Reproduce the entries below exactly, but only from the line containing "Pretisa: Domaća prodaja" to the line containing "Gradiška planira kapitalni projekat", inclusive.
[Data to examine — start]
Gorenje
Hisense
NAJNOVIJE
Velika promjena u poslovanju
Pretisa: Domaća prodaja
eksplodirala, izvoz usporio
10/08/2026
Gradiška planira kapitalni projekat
[Data to examine — finish]
[Data to examine — start]
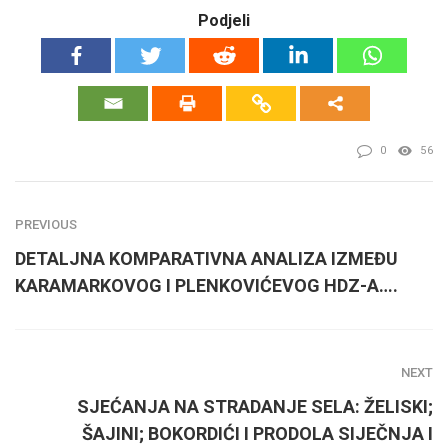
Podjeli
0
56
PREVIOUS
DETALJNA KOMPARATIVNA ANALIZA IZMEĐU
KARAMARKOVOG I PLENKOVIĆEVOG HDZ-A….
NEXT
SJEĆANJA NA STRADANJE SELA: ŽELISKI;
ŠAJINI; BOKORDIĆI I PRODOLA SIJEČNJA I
[Data to examine — finish]
*Response*:
Pretisa: Domaća prodaja
eksplodirala, izvoz usporio
10/08/2026
Gradiška planira kapitalni projekat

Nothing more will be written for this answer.